The voice of Reynolds Coliseum has echoed into eternity: C.A. Dillon, the public address announcer for four of NC State’s home basketball arenas who was known as the “Soul of Reynolds Coliseum,” died peacefully Thursday morning at his home in Raleigh. He was 91.

Dillon took his seat behind the microphone in 1946 at Thompson Gymnasium, with a personal invitation from new head coach Everett Case. He moved over the years with the teams and the next six basketball coaches to Raleigh’s downtown auditorium, Reynolds Coliseum for the entirety of its 50 years and two games in what is now PNC Arena before retiring after 53 years of service to the program.

His smooth baritone voice was distinctive and welcoming, and his friendly demeanor was disarming to game officials and opposing coaches. He opened nearly every game with these words: “Good evening, ladies and gentlemen and welcome to William Neal Reynolds Coliseum. Tonight North Carolina State University is pleased to host as its guest the basketball team from … ”

A banner representing his honored microphone hangs from the rafters of PNC and he is remembered in a display at the newly refurbished Reynolds Coliseum, which he toured the day it reopened last fall.

Dillon, like senior associate athletics director Frank Weedon, was an encyclopedia of knowledge about Red Terror and Wolfpack basketball, beginning with his days as the sports editor of Technician, NC State’s student newspaper, during World War II. He was a 1947 graduate of the school with a degree in mechanical engineering.

From 1946-85, he missed exactly two games behind the mic: one for his honeymoon and one when his mother died. He missed more after ’85, when games sometimes conflicted with his Monday night Bible study.

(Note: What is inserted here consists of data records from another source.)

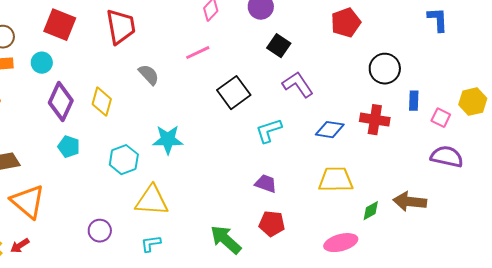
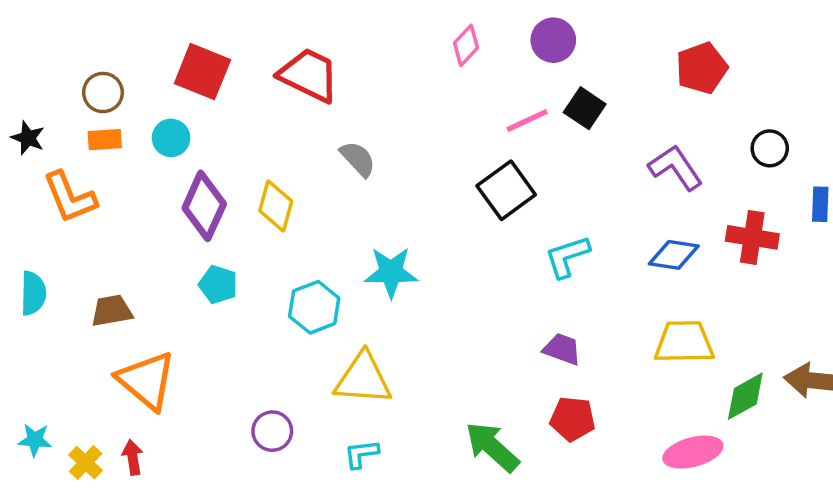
red trapezoid: (121, 27) -> (309, 75), turned -54
pink line: (198, 53) -> (527, 120), moved
black circle: (385, 69) -> (770, 148), size x0.7
purple L-shape: (298, 85) -> (675, 168), moved
green diamond: (371, 211) -> (745, 396), size x1.4
red arrow: (20, 246) -> (133, 457), turned 114

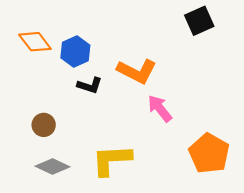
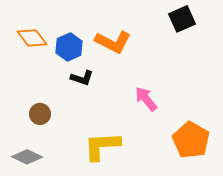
orange L-shape: (137, 71) -> (113, 42), moved
gray diamond: (52, 167) -> (27, 157), moved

Born May 26, 1925, Clyde Alvin Dillon Jr. was the son of an NC State alum and the founder of Dillon Supply Company, a downtown Raleigh industrial supply company where he served as president until he retired in 1990.

Dillon served NC State in multiple capacities besides his work with basketball. He was the P.A. announcer for football games at Carter-Finley Stadium from 1970-99, and on more than a few radio broadcasts. He filled in as play-by-play announcer for a local radio station when the Wolfpack made its first appearance at the Final Four in 1950. Dillon never let Weedon live down the fact that when the Wolfpack Radio Network was formed in 1961 Dillon was fired as a radio broadcaster.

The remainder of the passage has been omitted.